**What the exercise asks**
Copy, word for word, the opening line of the data and each line after it until the line that contains "sábado, 08 agosto 2026", which is included. Leave the pictures out.

**Data under study**
*** Block opens ***
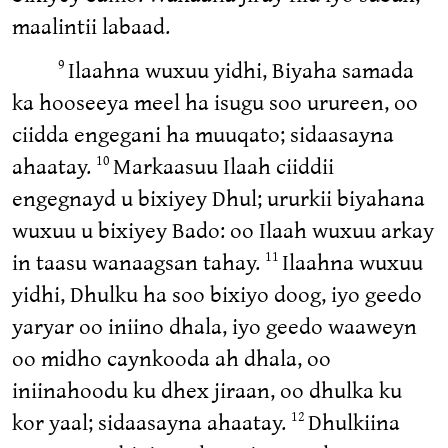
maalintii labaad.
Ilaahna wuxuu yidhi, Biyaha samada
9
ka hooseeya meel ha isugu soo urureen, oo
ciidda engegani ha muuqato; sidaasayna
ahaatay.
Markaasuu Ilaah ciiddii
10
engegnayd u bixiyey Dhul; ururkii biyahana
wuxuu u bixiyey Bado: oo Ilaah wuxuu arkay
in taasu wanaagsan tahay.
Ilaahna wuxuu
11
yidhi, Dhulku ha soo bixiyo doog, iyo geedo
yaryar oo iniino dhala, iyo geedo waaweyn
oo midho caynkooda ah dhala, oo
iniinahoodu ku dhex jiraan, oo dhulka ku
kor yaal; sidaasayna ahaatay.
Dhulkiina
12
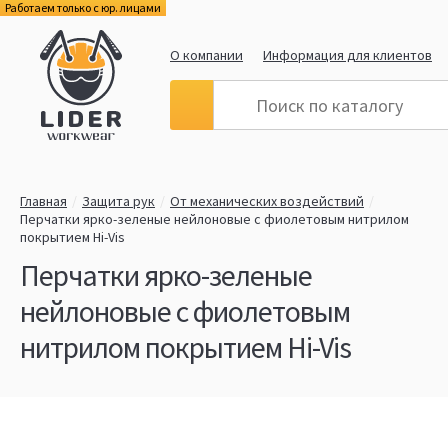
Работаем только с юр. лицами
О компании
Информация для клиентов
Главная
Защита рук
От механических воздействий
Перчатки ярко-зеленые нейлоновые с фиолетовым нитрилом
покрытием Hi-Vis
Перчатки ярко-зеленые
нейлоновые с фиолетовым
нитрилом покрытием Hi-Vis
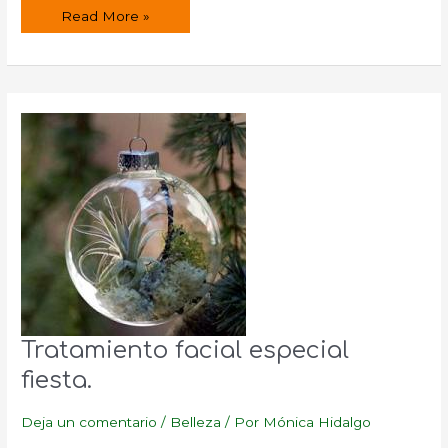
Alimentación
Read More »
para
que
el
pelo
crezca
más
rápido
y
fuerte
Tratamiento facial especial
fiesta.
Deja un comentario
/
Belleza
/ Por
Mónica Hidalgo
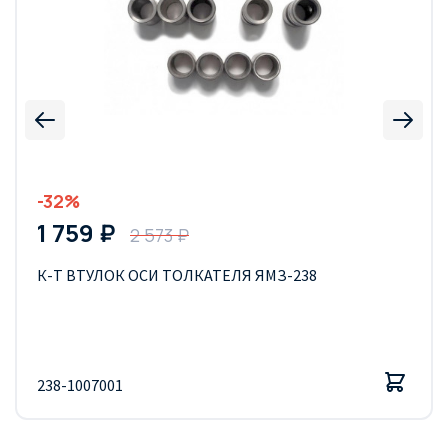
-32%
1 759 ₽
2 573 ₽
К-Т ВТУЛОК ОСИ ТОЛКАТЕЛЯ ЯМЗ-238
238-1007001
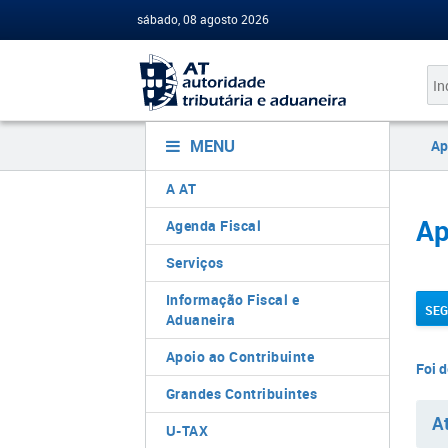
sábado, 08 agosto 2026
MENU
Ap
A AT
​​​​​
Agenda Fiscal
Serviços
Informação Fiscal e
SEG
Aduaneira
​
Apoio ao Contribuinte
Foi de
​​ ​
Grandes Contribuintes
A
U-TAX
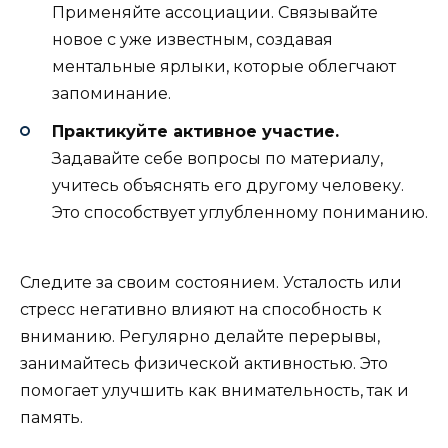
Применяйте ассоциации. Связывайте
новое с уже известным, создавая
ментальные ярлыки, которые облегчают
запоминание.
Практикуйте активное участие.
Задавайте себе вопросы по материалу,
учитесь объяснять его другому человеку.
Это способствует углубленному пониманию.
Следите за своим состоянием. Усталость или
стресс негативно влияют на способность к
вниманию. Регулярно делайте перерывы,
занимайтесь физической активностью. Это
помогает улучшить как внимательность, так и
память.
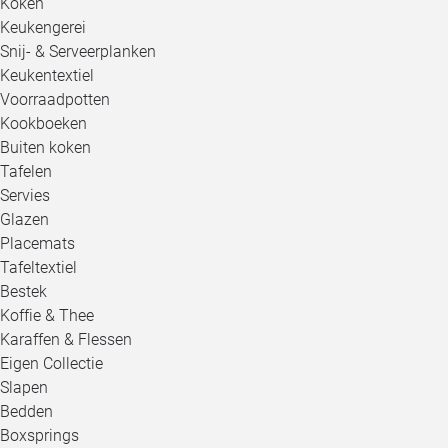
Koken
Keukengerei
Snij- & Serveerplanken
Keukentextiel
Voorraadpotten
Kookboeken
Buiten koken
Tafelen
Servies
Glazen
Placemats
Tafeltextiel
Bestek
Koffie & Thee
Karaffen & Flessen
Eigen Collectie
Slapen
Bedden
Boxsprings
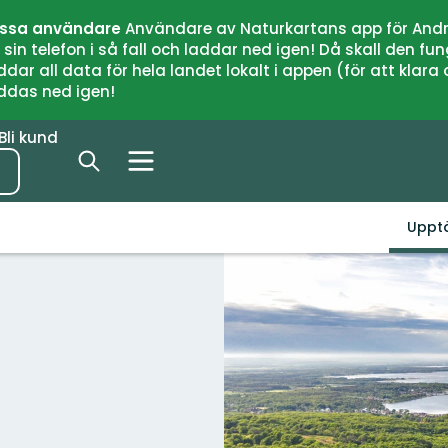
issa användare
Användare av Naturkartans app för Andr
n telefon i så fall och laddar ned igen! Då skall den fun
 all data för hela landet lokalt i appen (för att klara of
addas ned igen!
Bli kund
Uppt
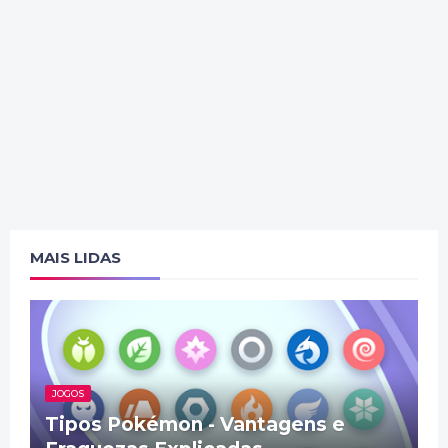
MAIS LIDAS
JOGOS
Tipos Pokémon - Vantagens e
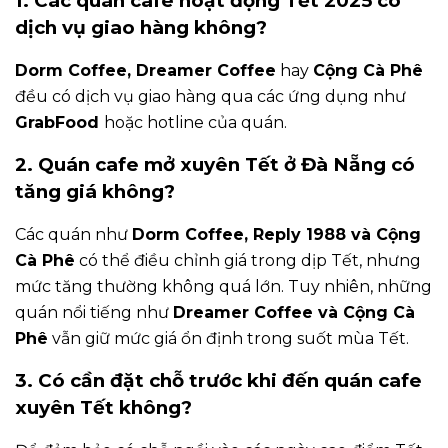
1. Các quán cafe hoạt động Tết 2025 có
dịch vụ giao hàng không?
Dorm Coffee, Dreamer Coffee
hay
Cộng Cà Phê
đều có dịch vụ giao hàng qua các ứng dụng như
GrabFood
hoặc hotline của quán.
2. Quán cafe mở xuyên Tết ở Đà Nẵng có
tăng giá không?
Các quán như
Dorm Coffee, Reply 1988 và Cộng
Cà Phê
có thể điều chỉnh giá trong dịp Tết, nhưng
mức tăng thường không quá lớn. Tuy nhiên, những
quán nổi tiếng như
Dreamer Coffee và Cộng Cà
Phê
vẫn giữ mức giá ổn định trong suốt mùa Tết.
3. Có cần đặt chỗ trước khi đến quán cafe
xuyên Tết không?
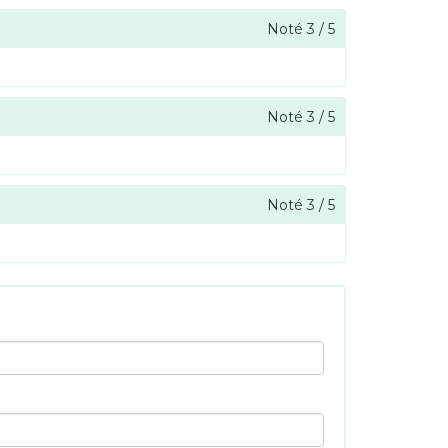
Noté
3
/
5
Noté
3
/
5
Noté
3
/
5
*** Block closes ***
**Response box**
maalintii labaad.
Ilaahna wuxuu yidhi, Biyaha samada
9
ka hooseeya meel ha isugu soo urureen, oo
ciidda engegani ha muuqato; sidaasayna
ahaatay.
Markaasuu Ilaah ciiddii
10
engegnayd u bixiyey Dhul; ururkii biyahana
wuxuu u bixiyey Bado: oo Ilaah wuxuu arkay
in taasu wanaagsan tahay.
Ilaahna wuxuu
11
yidhi, Dhulku ha soo bixiyo doog, iyo geedo
yaryar oo iniino dhala, iyo geedo waaweyn
oo midho caynkooda ah dhala, oo
iniinahoodu ku dhex jiraan, oo dhulka ku
kor yaal; sidaasayna ahaatay.
Dhulkiina
12
Работаем только с юр. лицами
О компании
Информация для клиентов
Главная
Защита рук
От механических воздействий
Перчатки ярко-зеленые нейлоновые с фиолетовым нитрилом
покрытием Hi-Vis
Перчатки ярко-зеленые
нейлоновые с фиолетовым
нитрилом покрытием Hi-Vis
Alimentación
Read More »
para
que
el
pelo
crezca
más
rápido
y
fuerte
Tratamiento facial especial
fiesta.
Deja un comentario
/
Belleza
/ Por
Mónica Hidalgo
-32%
1 759 ₽
2 573 ₽
К-Т ВТУЛОК ОСИ ТОЛКАТЕЛЯ ЯМЗ-238
238-1007001
sábado, 08 agosto 2026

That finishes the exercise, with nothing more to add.